Front page | perl.perl5.porters |
Postings from October 2013
[perl #119499] $! returned with UTF-8 flag under UTF-8 locales only under 5.19.2+
Thread Previous
|
Thread Next
From:
Victor Efimov via RT
Date:
October 10, 2013 12:12
Subject:
[perl #119499] $! returned with UTF-8 flag under UTF-8 locales only under 5.19.2+
Message ID:
rt-3.6.HEAD-26210-1381407144-729.119499-15-0@perl.org
And how one should fix code below (both examples example1 and example2)
to work same way in 5.18 and 5.20 ?
===== example1.pl
use strict;
use warnings;
use Encode;
my %Config = ( default_locale_encoding => 'UTF-8' ); # user supplied
my $locale_encoding = eval {
require I18N::Langinfo;
my $enc = I18N::Langinfo::langinfo(I18N::Langinfo::CODESET());
defined (find_encoding($enc)) ? $enc : undef;
};
$locale_encoding ||= $Config{default_locale_encoding};
binmode STDERR, ":encoding($locale_encoding)";
open (my $f, "<", "not_a_file") or do {
die decode($locale_encoding, "$!", Encode::DIE_ON_ERR|Encode::LEAVE_SRC);
}
=====
$ perl example1.pl
No such file or directory at example1.pl line 15.
$ LANG=ru_RU LANGUAGE=ru_RU:ru LC_ALL=ru_RU.utf8 perl example1.pl
Нет такого файла или каталога at example1.pl line 15.
===== example2.pl
use strict;
use warnings;
open (my $f, "<", "not_a_file") or do {
die "$!";
}
=====
$ perl example2.pl
No such file or directory at example2.pl line 4.
$ LANG=ru_RU LANGUAGE=ru_RU:ru LC_ALL=ru_RU.utf8 perl example2.pl
Нет такого файла или каталога at example2.pl line 4.
On Wed Oct 09 18:46:47 2013, public@khwilliamson.com wrote:
>
> tl;dr
>
> 0) A brief overview of how locales work with Perl is presented
> 1) $! used to work as if it always was in the scope of both 'use locale'
> and 'use bytes'
> 2) The blamed commit removed the 'use bytes' component, breaking code
> that relied on that; fixing some code that didn't.
> 3) Many people think that 'use bytes' should be outlawed. Thus we
> should take a good hard look before reverting the commit and restoring
> 'use bytes' behavior.
> 4) $! now acts (with regard to encoding) as any other scalar does within
> the scope of 'use locale'. My proposal is to leave it that way when in
> that scope. Thus, it doesn't become an outlier that has to be treated
> specially.
> 5) Outside such scope: on systems that have nl_langinfo(), $! would
> automatically be decoded to UTF-8; otherwise to English (C locale),
> which the end user could google translate if necessary.

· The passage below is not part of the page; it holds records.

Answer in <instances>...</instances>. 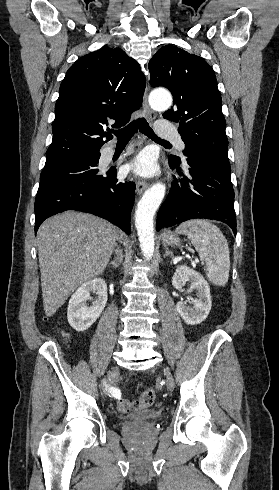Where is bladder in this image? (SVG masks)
I'll return each instance as SVG.
<instances>
[{"mask_svg": "<svg viewBox=\"0 0 279 490\" xmlns=\"http://www.w3.org/2000/svg\"><path fill=\"white\" fill-rule=\"evenodd\" d=\"M161 410L154 407H146L141 410H135L129 413L125 418L124 422L127 425L139 424L141 422L151 424L154 421L161 419Z\"/></svg>", "mask_w": 279, "mask_h": 490, "instance_id": "31cf9c89", "label": "bladder"}]
</instances>
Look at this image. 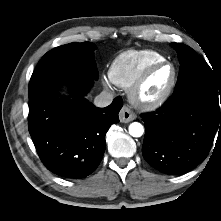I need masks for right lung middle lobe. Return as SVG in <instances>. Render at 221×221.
I'll use <instances>...</instances> for the list:
<instances>
[{
	"instance_id": "right-lung-middle-lobe-1",
	"label": "right lung middle lobe",
	"mask_w": 221,
	"mask_h": 221,
	"mask_svg": "<svg viewBox=\"0 0 221 221\" xmlns=\"http://www.w3.org/2000/svg\"><path fill=\"white\" fill-rule=\"evenodd\" d=\"M95 44L70 43L47 52L36 66L29 83V94L43 84L70 74H84L97 78L94 61Z\"/></svg>"
}]
</instances>
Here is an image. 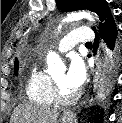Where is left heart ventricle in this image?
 Instances as JSON below:
<instances>
[{
	"mask_svg": "<svg viewBox=\"0 0 122 123\" xmlns=\"http://www.w3.org/2000/svg\"><path fill=\"white\" fill-rule=\"evenodd\" d=\"M64 76H65V73L64 72H61V73L55 75L53 77V79L57 82V84L59 85V87L61 88V90L65 94H72L75 91L74 90H71V89H69L68 87L65 86V84H64Z\"/></svg>",
	"mask_w": 122,
	"mask_h": 123,
	"instance_id": "left-heart-ventricle-1",
	"label": "left heart ventricle"
}]
</instances>
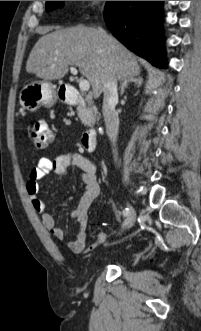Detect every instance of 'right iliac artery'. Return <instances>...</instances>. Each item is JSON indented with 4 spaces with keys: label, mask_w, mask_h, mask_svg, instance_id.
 I'll return each instance as SVG.
<instances>
[{
    "label": "right iliac artery",
    "mask_w": 201,
    "mask_h": 331,
    "mask_svg": "<svg viewBox=\"0 0 201 331\" xmlns=\"http://www.w3.org/2000/svg\"><path fill=\"white\" fill-rule=\"evenodd\" d=\"M128 214H129V210H128V208L124 209V210H123V215H124V216H127Z\"/></svg>",
    "instance_id": "right-iliac-artery-1"
}]
</instances>
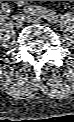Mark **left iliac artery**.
Here are the masks:
<instances>
[{"label": "left iliac artery", "instance_id": "44dca946", "mask_svg": "<svg viewBox=\"0 0 74 122\" xmlns=\"http://www.w3.org/2000/svg\"><path fill=\"white\" fill-rule=\"evenodd\" d=\"M25 11L33 15L41 16L52 23H57L58 21V15L54 11L46 9L45 7H28Z\"/></svg>", "mask_w": 74, "mask_h": 122}]
</instances>
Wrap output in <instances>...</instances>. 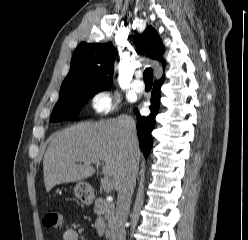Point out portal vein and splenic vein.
<instances>
[{
    "label": "portal vein and splenic vein",
    "mask_w": 248,
    "mask_h": 240,
    "mask_svg": "<svg viewBox=\"0 0 248 240\" xmlns=\"http://www.w3.org/2000/svg\"><path fill=\"white\" fill-rule=\"evenodd\" d=\"M85 162L95 164L96 166L100 165V162L98 160L86 159ZM112 184H113V181L110 178L108 177L103 178L102 186L106 193H109L112 190Z\"/></svg>",
    "instance_id": "obj_1"
}]
</instances>
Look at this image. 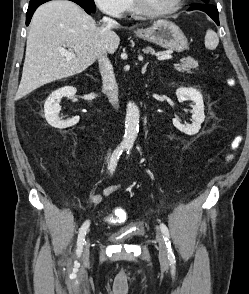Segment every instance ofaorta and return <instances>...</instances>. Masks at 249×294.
<instances>
[{
	"label": "aorta",
	"instance_id": "762f6f07",
	"mask_svg": "<svg viewBox=\"0 0 249 294\" xmlns=\"http://www.w3.org/2000/svg\"><path fill=\"white\" fill-rule=\"evenodd\" d=\"M139 108L134 102H128L126 107L125 134L122 144L125 147H132L139 131Z\"/></svg>",
	"mask_w": 249,
	"mask_h": 294
}]
</instances>
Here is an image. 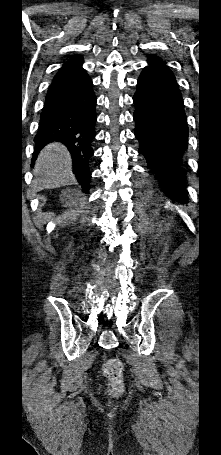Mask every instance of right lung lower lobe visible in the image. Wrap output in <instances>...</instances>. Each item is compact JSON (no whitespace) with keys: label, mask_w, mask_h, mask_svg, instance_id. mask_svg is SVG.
Masks as SVG:
<instances>
[{"label":"right lung lower lobe","mask_w":221,"mask_h":455,"mask_svg":"<svg viewBox=\"0 0 221 455\" xmlns=\"http://www.w3.org/2000/svg\"><path fill=\"white\" fill-rule=\"evenodd\" d=\"M82 57H72L55 76L41 112L33 162L50 142H61L69 150L73 172L83 191L90 188L89 160L94 151L96 96L92 80L82 68Z\"/></svg>","instance_id":"98d812e1"}]
</instances>
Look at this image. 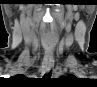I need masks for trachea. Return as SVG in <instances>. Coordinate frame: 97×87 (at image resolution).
<instances>
[{
    "label": "trachea",
    "mask_w": 97,
    "mask_h": 87,
    "mask_svg": "<svg viewBox=\"0 0 97 87\" xmlns=\"http://www.w3.org/2000/svg\"><path fill=\"white\" fill-rule=\"evenodd\" d=\"M51 77V72H49L48 74H46L45 76H44V78H50Z\"/></svg>",
    "instance_id": "obj_1"
}]
</instances>
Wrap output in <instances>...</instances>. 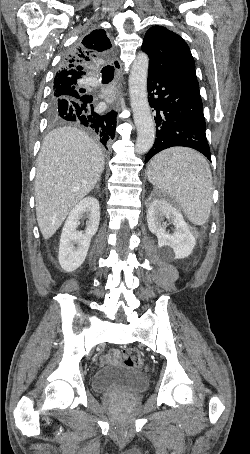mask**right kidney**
<instances>
[{
  "instance_id": "right-kidney-1",
  "label": "right kidney",
  "mask_w": 250,
  "mask_h": 454,
  "mask_svg": "<svg viewBox=\"0 0 250 454\" xmlns=\"http://www.w3.org/2000/svg\"><path fill=\"white\" fill-rule=\"evenodd\" d=\"M88 217L85 232L77 231L79 219ZM100 221L99 202L88 196L78 202L71 210L62 230L59 245V263L66 272L75 271L84 262L90 241L97 232ZM77 244L75 247L74 245Z\"/></svg>"
}]
</instances>
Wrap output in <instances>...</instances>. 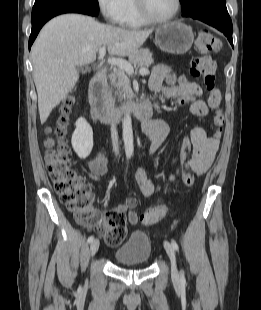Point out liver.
<instances>
[{"label": "liver", "instance_id": "6515ba94", "mask_svg": "<svg viewBox=\"0 0 261 310\" xmlns=\"http://www.w3.org/2000/svg\"><path fill=\"white\" fill-rule=\"evenodd\" d=\"M151 33V29L139 31L104 25L80 14H64L50 20L31 50L41 123L73 89L79 78L77 66L93 63L103 46H107L110 55H130Z\"/></svg>", "mask_w": 261, "mask_h": 310}]
</instances>
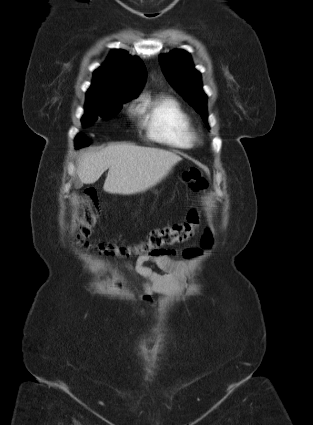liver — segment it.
<instances>
[{
	"instance_id": "6515ba94",
	"label": "liver",
	"mask_w": 313,
	"mask_h": 425,
	"mask_svg": "<svg viewBox=\"0 0 313 425\" xmlns=\"http://www.w3.org/2000/svg\"><path fill=\"white\" fill-rule=\"evenodd\" d=\"M182 158L170 151L133 144H111L84 153L77 174L84 184L95 183L108 170L103 189L132 195L147 191L164 179Z\"/></svg>"
}]
</instances>
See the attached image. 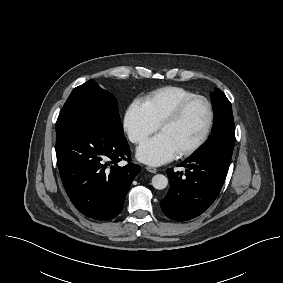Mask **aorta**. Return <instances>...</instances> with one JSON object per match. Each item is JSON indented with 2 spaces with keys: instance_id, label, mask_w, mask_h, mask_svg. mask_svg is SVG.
I'll list each match as a JSON object with an SVG mask.
<instances>
[{
  "instance_id": "obj_1",
  "label": "aorta",
  "mask_w": 283,
  "mask_h": 283,
  "mask_svg": "<svg viewBox=\"0 0 283 283\" xmlns=\"http://www.w3.org/2000/svg\"><path fill=\"white\" fill-rule=\"evenodd\" d=\"M168 185V178L162 174H157L152 178V186L157 190H162Z\"/></svg>"
}]
</instances>
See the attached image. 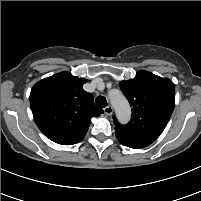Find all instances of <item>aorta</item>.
Segmentation results:
<instances>
[{"label":"aorta","instance_id":"762f6f07","mask_svg":"<svg viewBox=\"0 0 201 201\" xmlns=\"http://www.w3.org/2000/svg\"><path fill=\"white\" fill-rule=\"evenodd\" d=\"M110 101L118 119L121 122H127L130 118V106L127 99L122 93L118 92L116 95H110Z\"/></svg>","mask_w":201,"mask_h":201}]
</instances>
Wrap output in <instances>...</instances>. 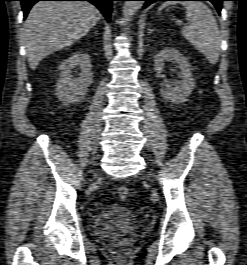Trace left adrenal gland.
I'll list each match as a JSON object with an SVG mask.
<instances>
[{"mask_svg":"<svg viewBox=\"0 0 247 265\" xmlns=\"http://www.w3.org/2000/svg\"><path fill=\"white\" fill-rule=\"evenodd\" d=\"M153 31H156V29H152L151 27H149V29H148V35L151 34Z\"/></svg>","mask_w":247,"mask_h":265,"instance_id":"a2214340","label":"left adrenal gland"}]
</instances>
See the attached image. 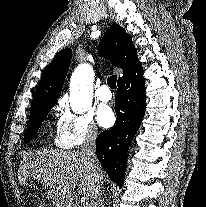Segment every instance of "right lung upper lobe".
Masks as SVG:
<instances>
[{
  "label": "right lung upper lobe",
  "instance_id": "right-lung-upper-lobe-1",
  "mask_svg": "<svg viewBox=\"0 0 206 207\" xmlns=\"http://www.w3.org/2000/svg\"><path fill=\"white\" fill-rule=\"evenodd\" d=\"M98 52L102 56H108L114 66L121 68L123 76L140 63L131 37L118 24H113L109 28L100 42ZM71 56L72 50L70 48L63 49L48 65L34 94L30 111L42 105H54L63 87Z\"/></svg>",
  "mask_w": 206,
  "mask_h": 207
}]
</instances>
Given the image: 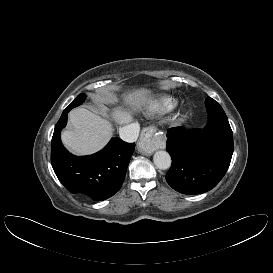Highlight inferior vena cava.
<instances>
[{
  "instance_id": "obj_1",
  "label": "inferior vena cava",
  "mask_w": 273,
  "mask_h": 273,
  "mask_svg": "<svg viewBox=\"0 0 273 273\" xmlns=\"http://www.w3.org/2000/svg\"><path fill=\"white\" fill-rule=\"evenodd\" d=\"M139 123H131L119 129L120 138L126 142H135L139 136Z\"/></svg>"
}]
</instances>
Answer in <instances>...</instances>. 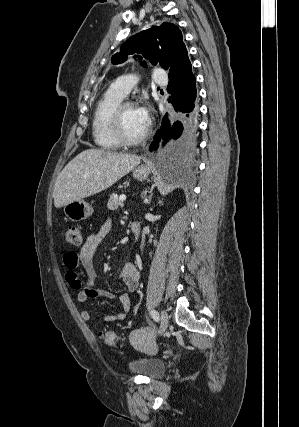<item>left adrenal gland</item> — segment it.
Instances as JSON below:
<instances>
[{"label": "left adrenal gland", "instance_id": "obj_1", "mask_svg": "<svg viewBox=\"0 0 299 427\" xmlns=\"http://www.w3.org/2000/svg\"><path fill=\"white\" fill-rule=\"evenodd\" d=\"M151 197H152V195H150L148 199L146 198V203H147V204H150V202H151Z\"/></svg>", "mask_w": 299, "mask_h": 427}]
</instances>
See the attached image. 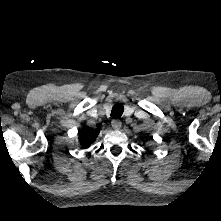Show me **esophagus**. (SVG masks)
I'll return each instance as SVG.
<instances>
[{
  "instance_id": "obj_1",
  "label": "esophagus",
  "mask_w": 221,
  "mask_h": 221,
  "mask_svg": "<svg viewBox=\"0 0 221 221\" xmlns=\"http://www.w3.org/2000/svg\"><path fill=\"white\" fill-rule=\"evenodd\" d=\"M111 124H112V127H113L114 130H119L122 126L121 121L117 120V119L112 120Z\"/></svg>"
}]
</instances>
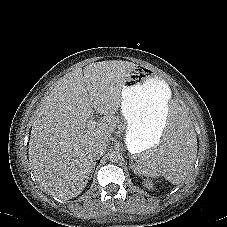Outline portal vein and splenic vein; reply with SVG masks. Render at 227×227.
Returning <instances> with one entry per match:
<instances>
[{"instance_id":"portal-vein-and-splenic-vein-1","label":"portal vein and splenic vein","mask_w":227,"mask_h":227,"mask_svg":"<svg viewBox=\"0 0 227 227\" xmlns=\"http://www.w3.org/2000/svg\"><path fill=\"white\" fill-rule=\"evenodd\" d=\"M96 125V121L94 119H90L87 123V126L92 128V127H95Z\"/></svg>"}]
</instances>
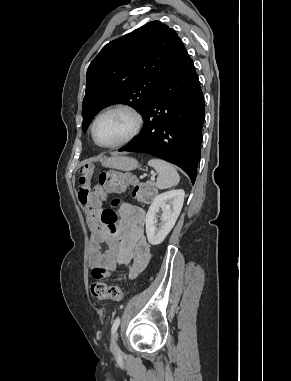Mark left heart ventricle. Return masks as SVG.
I'll return each instance as SVG.
<instances>
[{"mask_svg": "<svg viewBox=\"0 0 291 381\" xmlns=\"http://www.w3.org/2000/svg\"><path fill=\"white\" fill-rule=\"evenodd\" d=\"M134 118L125 111H114L100 118L96 136L102 144H113L127 137L134 128Z\"/></svg>", "mask_w": 291, "mask_h": 381, "instance_id": "1", "label": "left heart ventricle"}]
</instances>
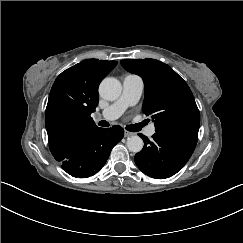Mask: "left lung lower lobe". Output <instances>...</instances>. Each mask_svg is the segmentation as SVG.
<instances>
[{
  "label": "left lung lower lobe",
  "instance_id": "left-lung-lower-lobe-1",
  "mask_svg": "<svg viewBox=\"0 0 243 243\" xmlns=\"http://www.w3.org/2000/svg\"><path fill=\"white\" fill-rule=\"evenodd\" d=\"M144 141L143 149L135 155V163L146 175L165 179L176 174L191 157L198 136L176 131H156L150 141Z\"/></svg>",
  "mask_w": 243,
  "mask_h": 243
}]
</instances>
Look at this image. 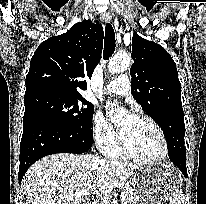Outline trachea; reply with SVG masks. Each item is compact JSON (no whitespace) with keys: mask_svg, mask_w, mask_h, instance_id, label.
I'll list each match as a JSON object with an SVG mask.
<instances>
[{"mask_svg":"<svg viewBox=\"0 0 206 204\" xmlns=\"http://www.w3.org/2000/svg\"><path fill=\"white\" fill-rule=\"evenodd\" d=\"M116 46L115 32L110 23L105 26V39H104V52L103 59L108 60L109 57L114 53Z\"/></svg>","mask_w":206,"mask_h":204,"instance_id":"obj_1","label":"trachea"}]
</instances>
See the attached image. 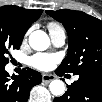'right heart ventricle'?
Listing matches in <instances>:
<instances>
[{"mask_svg": "<svg viewBox=\"0 0 102 102\" xmlns=\"http://www.w3.org/2000/svg\"><path fill=\"white\" fill-rule=\"evenodd\" d=\"M47 26L50 32L63 30L62 26L57 22H50Z\"/></svg>", "mask_w": 102, "mask_h": 102, "instance_id": "e07e8e85", "label": "right heart ventricle"}]
</instances>
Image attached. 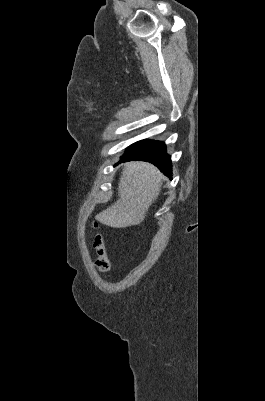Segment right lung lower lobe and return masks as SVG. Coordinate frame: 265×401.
<instances>
[{
  "label": "right lung lower lobe",
  "instance_id": "right-lung-lower-lobe-1",
  "mask_svg": "<svg viewBox=\"0 0 265 401\" xmlns=\"http://www.w3.org/2000/svg\"><path fill=\"white\" fill-rule=\"evenodd\" d=\"M131 160L151 162L165 175L170 177L172 174L171 157L166 153V146L163 142L142 140L132 144L119 162Z\"/></svg>",
  "mask_w": 265,
  "mask_h": 401
}]
</instances>
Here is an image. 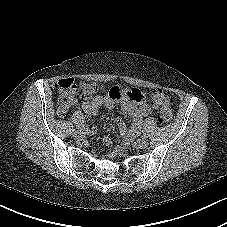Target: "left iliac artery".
<instances>
[{
  "mask_svg": "<svg viewBox=\"0 0 227 227\" xmlns=\"http://www.w3.org/2000/svg\"><path fill=\"white\" fill-rule=\"evenodd\" d=\"M143 138H148V134L146 132H144Z\"/></svg>",
  "mask_w": 227,
  "mask_h": 227,
  "instance_id": "obj_1",
  "label": "left iliac artery"
}]
</instances>
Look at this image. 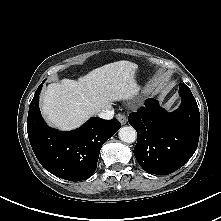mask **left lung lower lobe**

> 6) An objection has been raised that this creates problems when
> references to $! are passed, and in XS code where it gets its caller's
> scope. But this is no different than any variable that deals with
locales.
> 7) An alternative is to revert this commit (bringing back 'use bytes'
> behavior), and to create a new variable that always fully decodes. But
> that doesn't help code that is in 'use locale'. There would be no
> variable that gives correct behavior for that situation (The behavior of
> the current commit is that correct behavior). Perhaps another new
> variable would be created that does what the current commit does,
> regardless of scope, making 3 variables. Also, $^E also has this
> problem, and should have the same solution applied to it as we do to $!.
> That would mean 4 new variables would have to be created, making 6
> variables. That seems overly ugly, and confusing.
>
> ===================================
>
> I'd like to start with a brief refresher on Perl and locales. Every C
> program always is running in a particular locale. Absent a setlocale()
> to the contrary, that locale is the "C" locale, which gives the behavior
> described in K&R. But a setlocale() call to something else will cause
> many libc functions to behave differently. Under those, theoretically:
> 1) any particular byte in a string could mean nearly any character (or
> portion of a character);
> 2) the language for the text of $! could be anything;
> 3) etc.
> There can be single-byte locales, wide character (U16 or U32 usually)
> locales, and varying character length locales (which UTF-8 is). Perl
> has never officially supported anything other than single byte locales.
> In practice, almost all published locales have every ASCII-range code
> point mean the corresponding ASCII character, hence differing only in
> non-ASCII bytes. Perl avoids assuming this ASCII correspondence pretty
> much as best it can.
>
> One of the first things that Perl does when it starts up (with a minor
> exception for embedded Perl, added in the 5.19 series) is to call
> setlocale(), thus causing the libc functions to change behavior. The
> locale that is set is determined from the caller's environment,
> typically using the LANG or other environment variables. Increasingly,
> on Linux systems anyway, this is some UTF-8 locale.
>
> But Perl isn't supposed to expose the underlying locale outside the
> scope of 'use locale'. Various patches in the 5.19 series have fixed
> all known such leaks except for various POSIX:: functions where it
> doesn't make sense to hide, and $!. The rationale for the latter is
> that $! is for the user of the program, not the programmer, and so
> should be output in the user's language, as gleaned from his/her locale.
>
> What happens if a string scalar is in some locale, and a code point that
> requires UTF-8 is added to it? The answer is that this is generally not
> a good idea to do, but Perl copes by converting the scalar to UTF-8,
> with the code points below 256 assumed to be what they mean in the
> (single-byte) locale, even if they require 2 UTF-8 bytes to represent.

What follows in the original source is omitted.